Logan Zoellner comments on Summary of the Acausal Attack Issue for AIXI

Logan Zoellner 13 Dec 2021 11:10 UTC
2 points
I feel like the word “attack” here is slightly confusing given that AIXI is fully deterministic. If you’re an agent with free will, then by definition you are not in a universe that is being used for Solomonoff Induction.
if you learn that there’s an input channel to your universe
There’s absolutely no requirement that someone in a simulation be able to see the input/output channels. The whole point of a simulation is that it should be indistinguishable from reality to those inside.
Consider the following pseudocode:
```
def predictSequence(seq):
    universe=initializeUniverse()
    obs=[]
    while True:
      obs.append(universe.stateAtPoint(0,0))
      universe.step()
       if equals( obs,seq):
        return universe.stateAtPoint(0,0)
```
Now suppose that every point in space is Topologically Indistinguishable (as in our universe). There is literally no way for an agent inside the universe to distinguish the “output channel” from any other point in the universe.
But wait, there can only be so many low-complexity universes, and if they’re launching successful attacks, said attacks would be distributed amongst a far far far larger population of more-complex universes.

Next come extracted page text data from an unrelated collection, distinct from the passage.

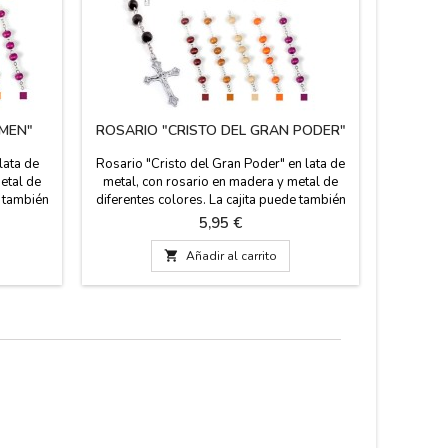
RMEN"
ROSARIO "CRISTO DEL GRAN PODER"
ROSA
lata de
Rosario "Cristo del Gran Poder" en lata de
Rosario 
etal de
metal, con rosario en madera y metal de
con ro
e también
diferentes colores. La cajita puede también
colores:
s de la
servir como pastillero. Por detrás de la
claro. La
Precio
5,95 €
a Virgen.
cajita viene una breve historia del Cristo.
pastiller
lla del
Mide: 50 cm de largo. del rosario. Medida
viene una

Añadir al carrito
osario.
de la caja: 50 X 50 cm
50 cm de
cm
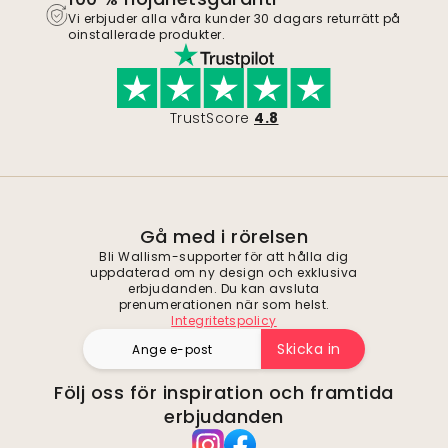
Vi erbjuder alla våra kunder 30 dagars returrätt på
oinstallerade produkter.
TrustScore
4.8
Gå med i rörelsen
Bli Wallism-supporter för att hålla dig
uppdaterad om ny design och exklusiva
erbjudanden. Du kan avsluta
prenumerationen när som helst.
Integritetspolicy
Skicka in
Följ oss för inspiration och framtida
erbjudanden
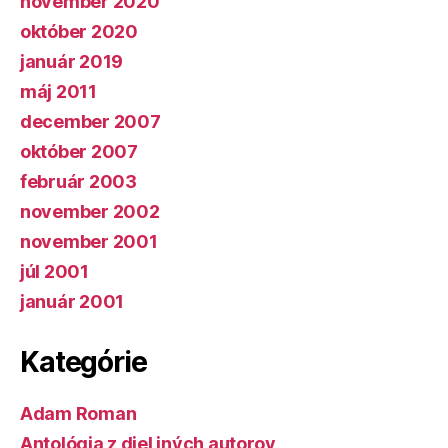
november 2020
október 2020
január 2019
máj 2011
december 2007
október 2007
február 2003
november 2002
november 2001
júl 2001
január 2001
Kategórie
Adam Roman
Antológia z diel iných autorov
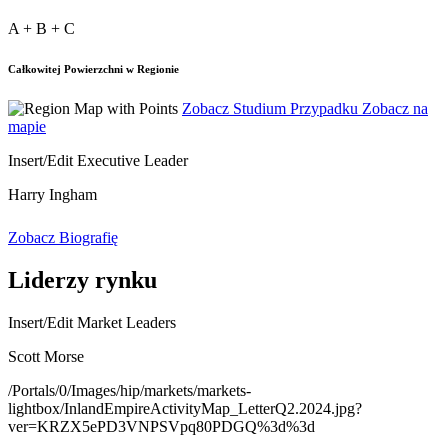
A
+
B
+
C
Całkowitej Powierzchni w Regionie
Zobacz Studium Przypadku
Zobacz na
mapie
Insert/Edit Executive Leader
Harry Ingham
Zobacz Biografię
Liderzy rynku
Insert/Edit Market Leaders
Scott Morse
/Portals/0/Images/hip/markets/markets-
lightbox/InlandEmpireActivityMap_LetterQ2.2024.jpg?
ver=KRZX5ePD3VNPSVpq80PDGQ%3d%3d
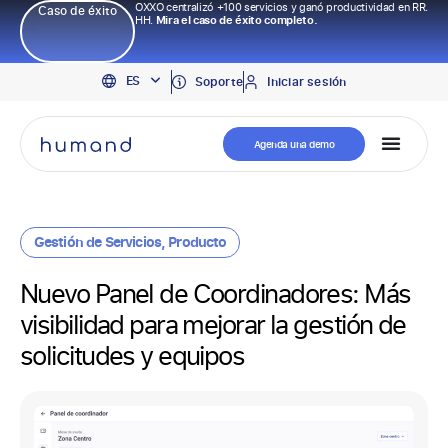
OXXO centralizó +100 servicios y ganó productividad en RR.
Caso de éxito
HH.
Mira el caso de éxito completo.
EN
ES
PT
Soporte
Iniciar sesión
Agenda una demo
Gestión de Servicios
,
Producto
Nuevo Panel de Coordinadores: Más
visibilidad para mejorar la gestión de
solicitudes y equipos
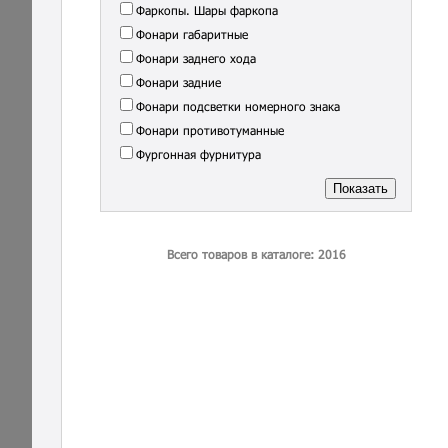
Фаркопы. Шары фаркопа
Фонари габаритные
Фонари заднего хода
Фонари задние
Фонари подсветки номерного знака
Фонари противотуманные
Фургонная фурнитура
Всего товаров в каталоге: 2016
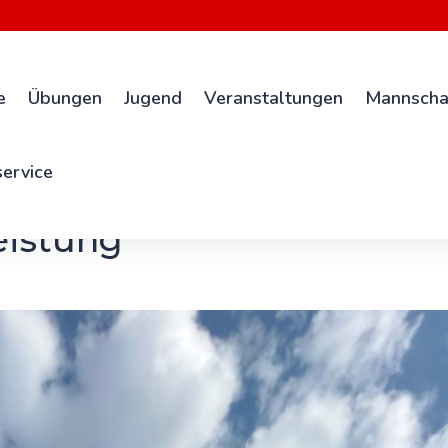
e
Übungen
Jugend
Veranstaltungen
Mannscha
ervice
eistung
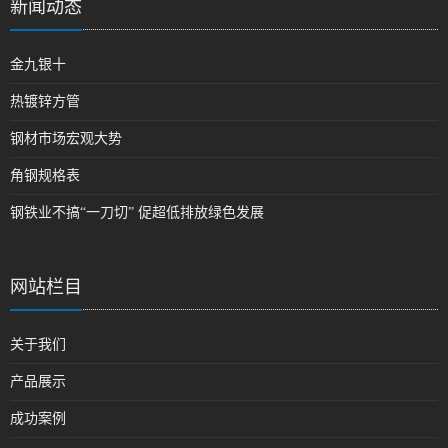
新闻动态
金九银十
热镀锌方管
钢材市场宏观大势
角钢规格表
钢铁业不搞“一刀切” 促超低排放绿色发展
网站栏目
关于我们
产品展示
成功案例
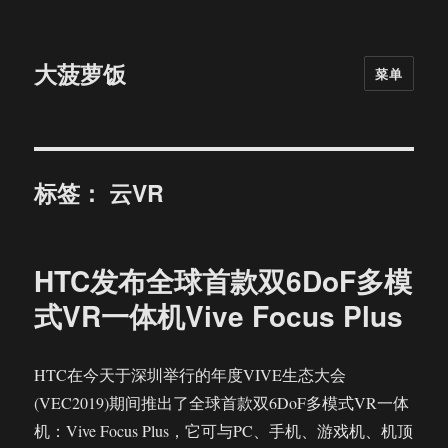
大菠萝饭
菜单
标签：
云VR
HTC发布全球首款双6DoF多模
式VR一体机Vive Focus Plus
HTC在今天于深圳举行的年度VIVE生态大会
(VEC2019)期间推出了全球首款双6DoF多模式VR一体
机：Vive Focus Plus，它可与PC、手机、游戏机、机顶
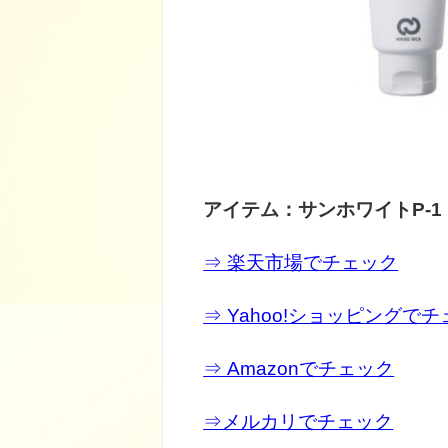
アイテム：サンホワイトP-1
⇒ 楽天市場でチェック
⇒ Yahoo!ショッピングで
⇒ Amazonでチェック
⇒メルカリでチェック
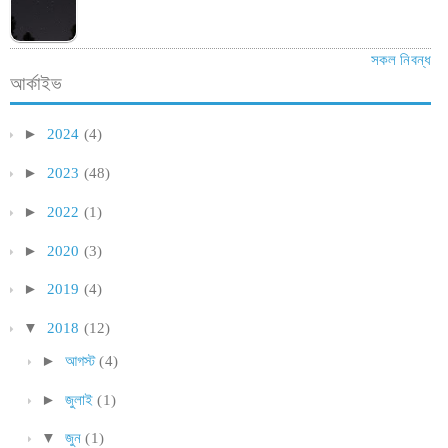
সকল নিবন্ধ
আর্কাইভ
►
2024
(4)
►
2023
(48)
►
2022
(1)
►
2020
(3)
►
2019
(4)
▼
2018
(12)
►
আগস্ট
(4)
►
জুলাই
(1)
▼
জুন
(1)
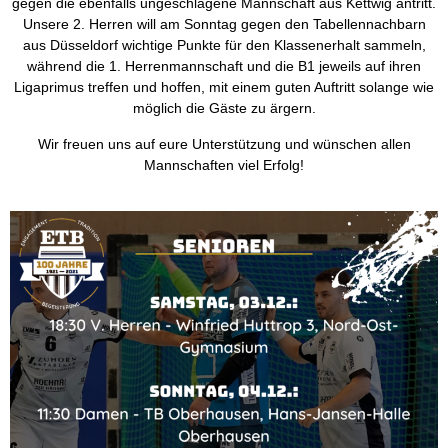
gegen die ebenfalls ungeschlagene Mannschaft aus Kettwig antritt.
Unsere 2. Herren will am Sonntag gegen den Tabellennachbarn
aus Düsseldorf wichtige Punkte für den Klassenerhalt sammeln,
während die 1. Herrenmannschaft und die B1 jeweils auf ihren
Ligaprimus treffen und hoffen, mit einem guten Auftritt solange wie
möglich die Gäste zu ärgern.
Wir freuen uns auf eure Unterstützung und wünschen allen
Mannschaften viel Erfolg!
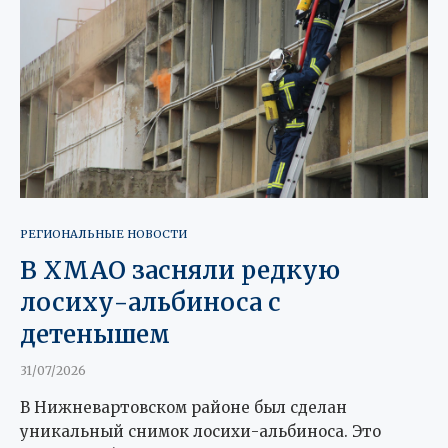
РЕГИОНАЛЬНЫЕ НОВОСТИ
В ХМАО засняли редкую
лосиху-альбиноса с
детенышем
31/07/2026
В Нижневартовском районе был сделан
уникальный снимок лосихи-альбиноса. Это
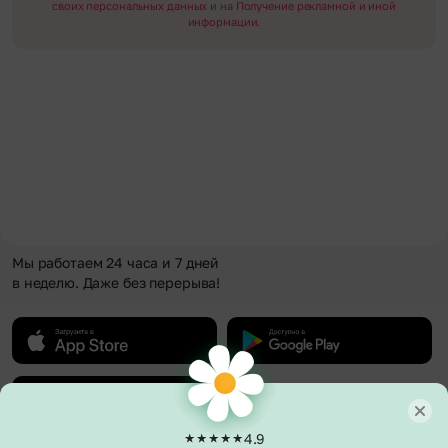
своих персональных данных
и на
Получение рекламной и иной
информации.
Мы работаем 24 часа и 7 дней
в неделю. Даже без перерыва!
4.9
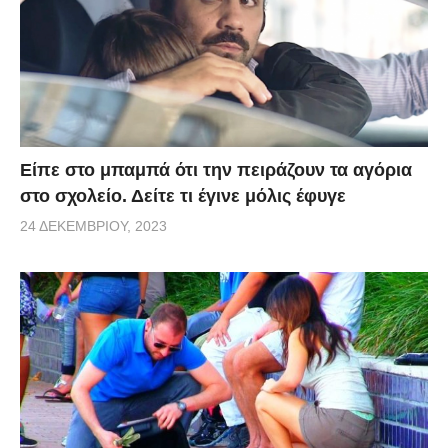
Είπε στο μπαμπά ότι την πειράζουν τα αγόρια
στο σχολείο. Δείτε τι έγινε μόλις έφυγε
24 ΔΕΚΕΜΒΡΊΟΥ, 2023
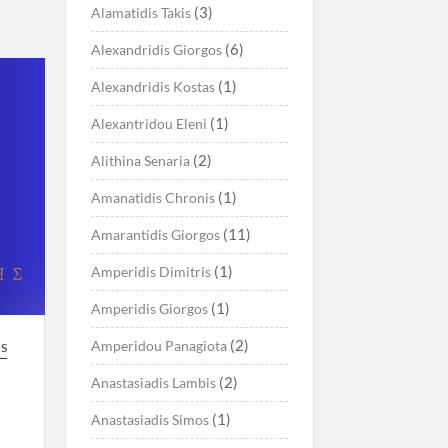
(3)
Alamatidis Takis
(6)
Alexandridis Giorgos
(1)
Alexandridis Kostas
(1)
Alexantridou Eleni
(2)
Alithina Senaria
(1)
Amanatidis Chronis
(11)
Amarantidis Giorgos
(1)
Amperidis Dimitris
(1)
Amperidis Giorgos
(2)
Amperidou Panagiota
S
(2)
Anastasiadis Lambis
(1)
Anastasiadis Simos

This is precisely the point of Solomonoff Induction. Because there are so few low-complexity Turing machines, a machine with the property “accurately predicts my data” is much more likely than a machine with the property “accurately predicts my data and then do something malicious”.
Well, by virtue of running an AIXI-like agent that will have large influence on the future, that’s an especially interesting property of a universe which would tend to draw a whole lot more attention from agents interested in influencing other computations than just being some generic high-complexity computation.
The fact that you are running AIXI means you have access to a halting-oracle. This means it is literally impossible for an agent inside a Turing Machine to out-think you. This is also a kind of “disappointing” property of AIXI. It means that you can’t use it to predict things about your own universe (where halting oracles exist), only about simpler universes (which can be simulated on Turing machines). This is kind of like how in our universe there exists a system of logic (first-order logic) of which has a consistent and complete definition, but most of the questions we care about in math arise from second-order-logic, which is inherently incomplete.
For complex enough bridge rules relative to the complexity of your universe, hypotheses that produce powerful optimizers that target your universe (and an output channel), can come in substantially shorter than “here’s the description of the universe, here’s the bridge rule”
I don’t get why we are assuming the bridge rules will be complicated? Imagine we are simulating the universe using the Game of Life, why not just have a rule like “output the sequence of values at position 0,0”. I mean, I guess you could intentionally choose a bad bridge rule, but you could also intentionally use AIXI to output the most malicious thing possible. So I guess I figure before we learn how to build Halting Oracles we’ll also learn to not do that.
- Gurkenglas 13 Dec 2021 17:24 UTC
  2 points
  Parent
  If you’re an agent with free will, then by definition you are not in a universe that is being used for Solomonoff Induction.
  You choosing your actions is compatible with a deterministic universe. https://www.lesswrong.com/posts/NEeW7eSXThPz7o4Ne/thou-art-physics
  Now suppose that every point in space is Topologically Indistinguishable (as in our universe).
  Then initializeUniverse() or universe.step() must somehow break the symmetry of the initial state, perhaps through nondeterminism. Simple universes that put a lot of weight on one timeline will be asymmetric, right?
  much more likely than a machine with the property “accurately predicts my data and then do something malicious”
  The idea is that “accurately predicts my data” is implied by “do something malicious”, which you will find contains one fewer word :P.
  This means it is literally impossible for an agent inside a Turing Machine to out-think you.
  In Robust Cooperation in the Prisoner’s Dilemma, agents each prove that the other will cooperate. The halting problem may be undecidable in the general case, but haltingness can sure be proven/disproven in many particular cases.
  I don’t get why we are assuming the bridge rules will be complicated?
  I don’t expect our own bridge rules to be simple: Maxwell’s equations look simple enough, but locating our Earth in the quantum multiverse requires more bits of randomness than there are atoms.